Error 'ICH302D REPLY Y TO ALLOW ANOTHER ATTEMPT OR N TO REVOKE USER' causes the Region to reject the User logon, until the WTOR is replied to from the console.

book

Article ID: 53222

calendar_today

Updated On:

Products

CA CMDB for z/OS CA NetSpy Network Performance CA NetMaster Network Automation CA SOLVE CA NetMaster Network Management for SNA CA NetMaster Network Management for TCP/IP CA NetMaster File Transfer Management CA SOLVE:Operations Automation SOLVE:Access Session Management CA SOLVE:FTS CA SOLVE

Issue/Introduction

A RACF Userid is defined with the SPECIAL attribute. When the number of unsuccessful password attempts is reached, RACF generates the 'ICH302D' message, i.e. a WTOR requesting a reply. As long as the reply remains outstanding, the User logon is suspended for all Users trying to access this Region.
So how to get rid of this problem?...
 

Cause

The user is unable to logon.
 

Environment

Release: SLOPFC00200-12.1-NetMaster-File Transfer Management
Component:

Resolution

Message:

ICH301I MAXIMUM PASSWORD ATTEMPTS BY SPECIAL USER xxxxxxx

follows message 'ICH302D', to indicate that the Userid maximum number of password attempts has been reached. This problem only occurrs on a Userid defined with the SPECIAL attribute in RACF, and is due to a security exposure.

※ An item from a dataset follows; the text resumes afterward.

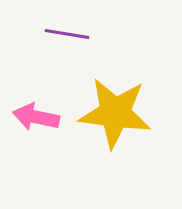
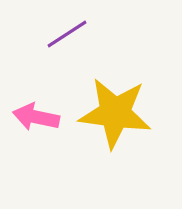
purple line: rotated 42 degrees counterclockwise
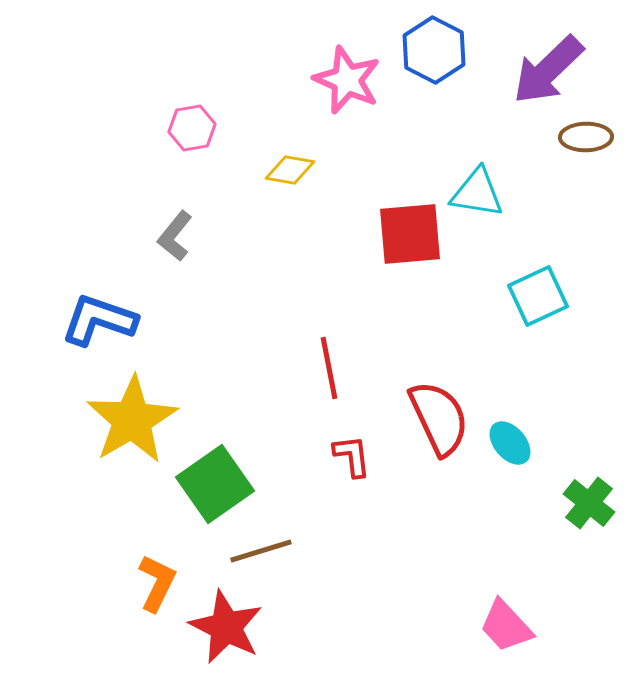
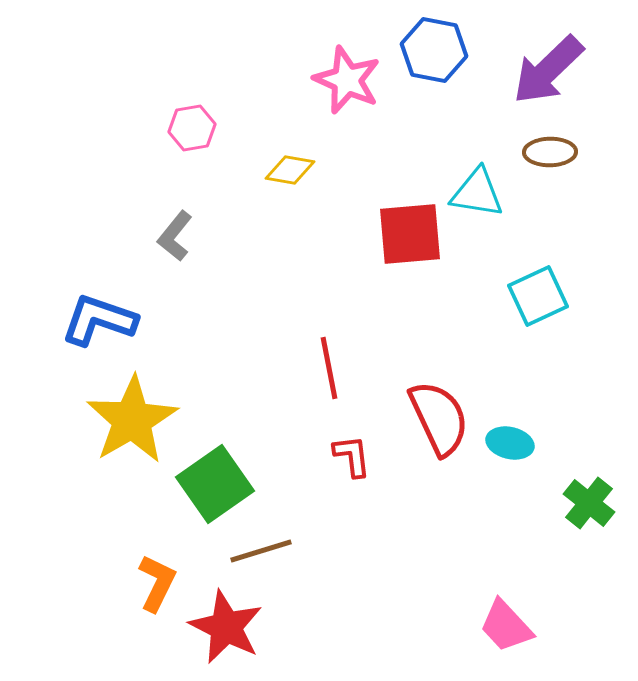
blue hexagon: rotated 16 degrees counterclockwise
brown ellipse: moved 36 px left, 15 px down
cyan ellipse: rotated 36 degrees counterclockwise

It also occurs on others Applications like the CA-TPX Session Manager or IBM's NVAS Session Manager. The CA Knowledge Base article KB000054554  is available for TPX information regarding this which gives more details as well as an IBM APAR for NVAS, although this should be cross checked on the IBM web site for current APARS.

This problem can fixed by one of the following methods :

  1. Reply to the ICH302D message manually or automatically by an Automation product.
     
  2. Change the the permissible number of password attempts using the following command:

    SETROPTS PASSWORD(REVOKE(number_invalid_passwords)
     
  3. Remove the SPECIAL attribute from the Userid involved.

Additional Information

KB000054554: TPX users inhibited from signing on when a WTOR is pending with system console messages ICH301I and ICH302D or ICH303I and ICH304D.